Эта маленькая паскуда начала его раздражать, и он подумал, а не ударить ли ее своей новой металлической ногой? Но такая нога могла разорвать ее на куски.

– Я не знаю, – ответил он.

Маленькие механизмы, состоящие из палочек или лучей света, одобрительно замигали, от них исходило тепло. Но пока он смотрел на них, девочка вдруг вцепилась ему в горло мертвой хваткой. Она оказалась неожиданно сильной, но он сломал ее тонкие руки и, раскрутив за запястье, швырнул прочь. Она улетела, вращаясь, и исчезла в тусклом, сером свете.
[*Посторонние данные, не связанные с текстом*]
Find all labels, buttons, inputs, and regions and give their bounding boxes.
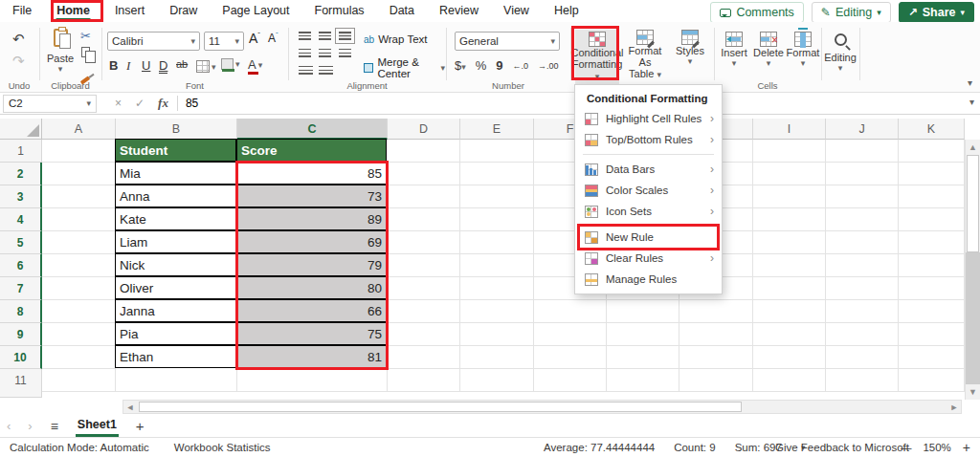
row-header-2[interactable]: 2 (0, 163, 42, 185)
cancel-icon[interactable]: × (108, 97, 128, 110)
fill-color-button[interactable]: ▾ (221, 58, 240, 70)
tab-insert[interactable]: Insert (102, 0, 157, 22)
top-align-icon[interactable] (299, 32, 311, 40)
feedback-link[interactable]: Give Feedback to Microsoft (775, 442, 909, 453)
cell-G8[interactable] (607, 300, 679, 323)
decrease-decimal-button[interactable]: →.00 (538, 61, 559, 71)
font-color-button[interactable]: A ▾ (248, 57, 262, 72)
cell-K2[interactable] (899, 163, 965, 185)
cell-F8[interactable] (534, 300, 607, 323)
cell-K11[interactable] (899, 369, 965, 392)
row-header-8[interactable]: 8 (0, 300, 42, 323)
menu-item-highlight-cell-rules[interactable]: Highlight Cell Rules › (575, 108, 722, 129)
underline-button[interactable]: U (142, 58, 150, 73)
cell-G10[interactable] (607, 346, 679, 369)
cell-C1[interactable]: Score (236, 139, 387, 162)
cell-J4[interactable] (826, 208, 899, 231)
cell-I7[interactable] (753, 277, 826, 300)
cell-I9[interactable] (753, 323, 826, 346)
cell-I2[interactable] (753, 163, 826, 185)
align-left-icon[interactable] (299, 49, 311, 57)
next-sheet-icon[interactable]: › (21, 419, 38, 433)
cell-C5[interactable]: 69 (236, 230, 387, 253)
column-header-D[interactable]: D (388, 119, 460, 140)
formula-input[interactable]: 85 (180, 97, 198, 110)
percent-style-button[interactable]: % (476, 58, 487, 73)
cell-A4[interactable] (42, 208, 116, 231)
cell-K9[interactable] (899, 323, 965, 346)
cell-A5[interactable] (42, 231, 116, 254)
tab-view[interactable]: View (491, 0, 542, 22)
cell-C8[interactable]: 66 (236, 299, 387, 322)
tab-data[interactable]: Data (377, 0, 427, 22)
cell-K6[interactable] (899, 254, 965, 277)
row-header-7[interactable]: 7 (0, 277, 42, 300)
cell-J11[interactable] (826, 369, 899, 392)
double-underline-button[interactable]: D (159, 58, 167, 74)
cell-C11[interactable] (237, 369, 388, 392)
insert-cells-button[interactable]: Insert ▾ (718, 32, 750, 68)
cell-E1[interactable] (460, 140, 534, 163)
tab-draw[interactable]: Draw (157, 0, 210, 22)
cell-E9[interactable] (460, 323, 534, 346)
cell-E10[interactable] (460, 346, 534, 369)
vertical-scroll-track[interactable] (966, 252, 980, 384)
cell-G9[interactable] (607, 323, 679, 346)
horizontal-scroll-thumb[interactable] (139, 402, 742, 412)
share-button[interactable]: ↗ Share ▾ (899, 2, 974, 23)
sheet-list-menu-icon[interactable]: ≡ (43, 419, 66, 434)
undo-icon[interactable]: ↶ (12, 32, 25, 46)
cell-J10[interactable] (826, 346, 899, 369)
cell-A10[interactable] (42, 346, 116, 369)
column-header-E[interactable]: E (460, 119, 534, 140)
bottom-align-icon[interactable] (339, 32, 351, 40)
scroll-down-icon[interactable]: ▼ (966, 384, 980, 400)
cell-K5[interactable] (899, 231, 965, 254)
cell-B5[interactable]: Liam (115, 230, 236, 253)
shrink-font-button[interactable]: Aˇ (268, 31, 278, 45)
cell-J1[interactable] (826, 140, 899, 163)
menu-item-new-rule[interactable]: New Rule (575, 227, 722, 248)
cell-C2[interactable]: 85 (236, 162, 387, 185)
cell-K4[interactable] (899, 208, 965, 231)
cell-I1[interactable] (753, 140, 826, 163)
menu-item-clear-rules[interactable]: Clear Rules › (575, 248, 722, 269)
cut-icon[interactable]: ✂ (80, 29, 91, 43)
merge-center-button[interactable]: Merge & Center ▾ (364, 56, 445, 79)
cell-C7[interactable]: 80 (236, 276, 387, 299)
cell-C4[interactable]: 89 (236, 207, 387, 230)
cell-H11[interactable] (679, 369, 753, 392)
cell-D6[interactable] (388, 254, 460, 277)
editing-mode-button[interactable]: ✎ Editing ▾ (812, 2, 891, 23)
cell-H9[interactable] (679, 323, 753, 346)
cell-A6[interactable] (42, 254, 116, 277)
cell-K3[interactable] (899, 185, 965, 208)
row-header-3[interactable]: 3 (0, 185, 42, 208)
row-header-4[interactable]: 4 (0, 208, 42, 231)
menu-item-icon-sets[interactable]: Icon Sets › (575, 201, 722, 222)
calculation-mode[interactable]: Calculation Mode: Automatic (10, 442, 149, 453)
row-header-5[interactable]: 5 (0, 231, 42, 254)
grow-font-button[interactable]: Aˆ (249, 31, 260, 46)
cell-K10[interactable] (899, 346, 965, 369)
scroll-right-icon[interactable]: ► (947, 400, 961, 415)
cell-I8[interactable] (753, 300, 826, 323)
cell-E11[interactable] (460, 369, 534, 392)
scroll-left-icon[interactable]: ◄ (123, 400, 137, 415)
vertical-scrollbar[interactable]: ▲ ▼ (965, 140, 980, 400)
cell-D11[interactable] (388, 369, 460, 392)
cell-A8[interactable] (42, 300, 116, 323)
cell-C10[interactable]: 81 (236, 345, 387, 368)
format-as-table-button[interactable]: Format As Table ▾ (622, 30, 668, 80)
cell-J6[interactable] (826, 254, 899, 277)
cell-I6[interactable] (753, 254, 826, 277)
cell-A7[interactable] (42, 277, 116, 300)
cell-K1[interactable] (899, 140, 965, 163)
enter-icon[interactable]: ✓ (128, 97, 151, 110)
workbook-statistics[interactable]: Workbook Statistics (174, 442, 271, 453)
menu-item-data-bars[interactable]: Data Bars › (575, 159, 722, 180)
cell-B10[interactable]: Ethan (115, 345, 236, 368)
vertical-scroll-thumb[interactable] (967, 155, 979, 252)
italic-button[interactable]: I (126, 58, 130, 74)
row-header-6[interactable]: 6 (0, 254, 42, 277)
Световые механизмы окружили его ноги на уровне колен и, доброжелательно гудя, стали подталкивать куда-то, не прикасаясь. Он решил, что не будет ничего плохого, если он пойдет с ними. Они подвели его к низкому ложу или столу и уложили на гладкую металлическую поверхность. Затем они начали что-то делать с его ногами. Заинтересовавшись, он сел и понял, что они пытаются снять его ноги при помощи каких-то приспособлений, но у них ничего не получалось, и он решил помочь маленьким, доброжелательным существам. Он начал отдирать металл так, как если бы это были голенища сапог. Он рвал металл, его пальцы были сильнее металла, и все равно это было очень тяжело. Очень тяжело. Он напрягался изо всех сил, ему стало жарко и стало казаться, что металл раскаляется вместе с ним, и что его мускулы рвутся вместе с металлом. Он уже не просто рвал – он боролся за жизнь. Его глаза начал заливать пот, он уже слепо ненавидел все, что его окружает, всю эту кучу металла и этих маленьких существ – беспомощных и никчемных. Он точно знал, что он сильнее всего, что здесь находится – вот только освободить ноги. Он точно знал, что может разнести все в пыль, но его как-то хитро поймали в какую-то ловушку. И он бесился от этого, он рвался вместе со своими мускулами, его ненависть ко всему достигла накала вольтовой дуги и включила в себя его собственное тело, тогда он просто отломал свои ноги, исторгнув из себя такой крик ненависти, который испепелил все.